Alyria écouta donc la nautolane lui expliquer en détail les péripéties entourant son apprentissage au long cours de la Guérison de Force, et fronça légèrement les sourcils en entendant parler ainsi de Gabriel, et de ses avertissements. D’ordinaire, son frère de sang echani était un professeur apprécié, patient… Et à la maîtrise de la Force infiniment plus pointue que la sienne, même si la gardienne savait qu’elle avait des connaissances honorables dans quelques domaines très particuliers. Que s’était-il donc passé entre ces deux-là pour en arriver à une conclusion aussi alarmante ?

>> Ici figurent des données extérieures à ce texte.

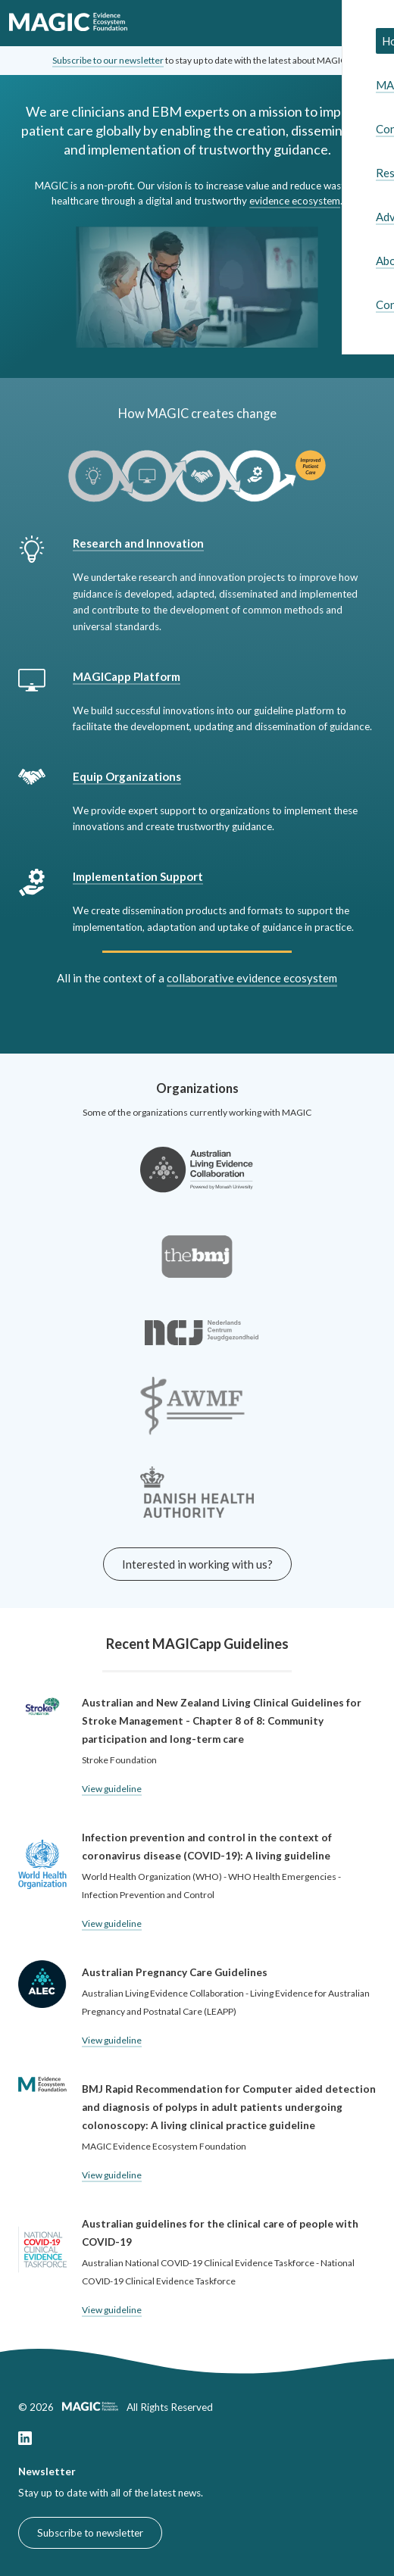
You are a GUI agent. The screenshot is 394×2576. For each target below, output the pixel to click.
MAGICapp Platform (126, 676)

Songeuse, elle fronça légèrement les sourcils, cherchant une explication, tout en écoutant d’une oreille un peu distraite la suite des propos de Wen… Avant de trouver la solution dans les paroles de la jeune fille. Elle allait devoir creuser cette question dès que possible. A vrai dire, la chose l’intriguait autant que le défi potentiel la motivait. Cela faisait longtemps qu’elle n’avait pu tenir pleinement son rôle de professeur, hormis durant quelques brefs moments auprès de Joclad, et dans son domaine fétiche qu’était la maîtrise du sabre laser. Là, elle allait devoir faire appel à ses talents de maître jedi, et non de simple maître, pour espérer réussir là où un de ses plus éminents confrères avait échoué.

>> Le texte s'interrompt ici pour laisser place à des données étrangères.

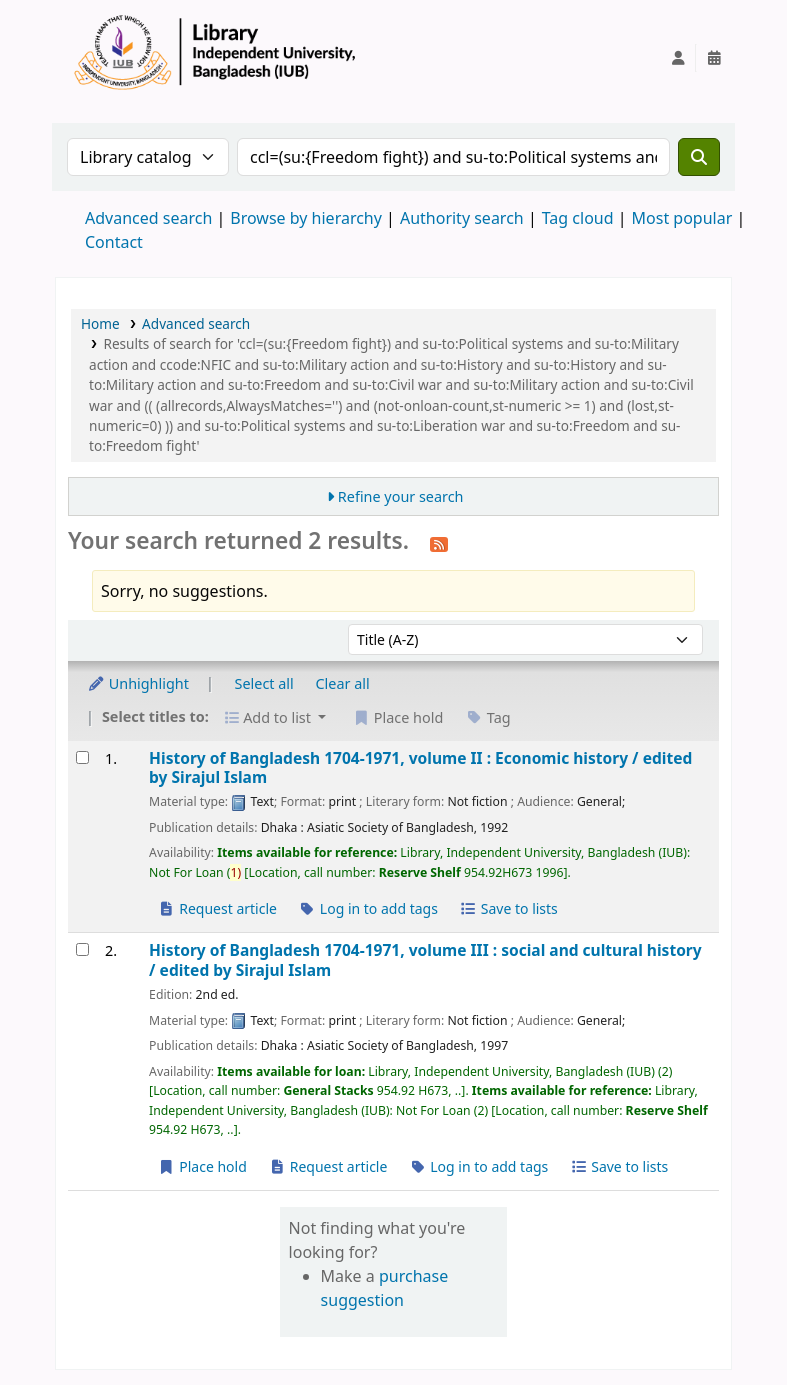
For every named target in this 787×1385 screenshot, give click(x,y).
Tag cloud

Cependant, sa réflexion fut interrompue par le cadeau inattendu de la padawan, et Alyria sentit son cœur se gonfler de reconnaissance, aussi un sourire cette fois bien sincère illumina son visage, la fatigue semblant avoir disparu soudainement de ses traits. Elle prit l’un des bonbons proposés, en déplia l’emballage, avant de répondre par un léger rire au clin d’œil de Wen :

« D’ordinaire, j’éviterais les aliments à trop forte teneur en sucre, c’est rarement indiqué pour les maîtres d’armes… Mais vu que je vais rester éloignée d’une salle d’entraînement pour une ou deux semaines encore, autant en profiter. »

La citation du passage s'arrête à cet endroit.